Casting about for a way to support his wife and two children, Jones decided to go back to school. He considered becoming a welder or an electrician, but wanted something different, more stable. So he settled on a program at the nearby Scioto County Career Technical Center that would train him to be a surgical technologist, someone who assists doctors during surgery.
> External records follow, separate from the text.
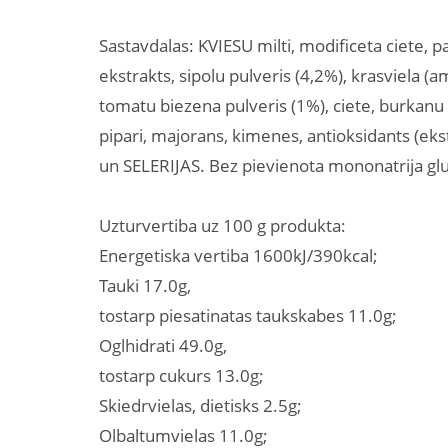
Sastavdalas: KVIESU milti, modificeta ciete, pa
ekstrakts, sipolu pulveris (4,2%), krasviela (
tomatu biezena pulveris (1%), ciete, burkanu 
pipari, majorans, kimenes, antioksidants (ek
un SELERIJAS. Bez pievienota mononatrija gl
Uzturvertiba uz 100 g produkta:
Energetiska vertiba 1600kJ/390kcal;
Tauki 17.0g,
tostarp piesatinatas taukskabes 11.0g;
Oglhidrati 49.0g,
tostarp cukurs 13.0g;
Skiedrvielas, dietisks 2.5g;
Olbaltumvielas 11.0g;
“I read all this stuff that said the medical field is the only one that’s not laying people off,” Jones said, explaining his choice. I met him while he sat in school, one of two men in a classroom full of women, where he was wearing blue scrubs and a camouflage baseball cap. He said it was a little strange to be among so many women, but it was something he felt he had to do. He said, “It comes to a point where, most of the people like I know like me, you go, you get a job and support your family.”
Many men in parts of the Midwest have flailed as manufacturing jobs have disappeared, but it doesn’t have to be that way. A growing group of men are deciding that to work and support their families, they have to embrace new fields, such as health care. More younger men are entering nursing, one of the most gendered professions there is, than once did. According to data provided by the American Nurses Association, men make up 6.2 percent of nurses licensed before 2000, but 9.6 percent of nurses licensed in 2000 or later. (That number still seems small, but change takes time; the share of medical degrees earned by women, for example, increased from 5 percent in 1952 to 48 percent in 2011.)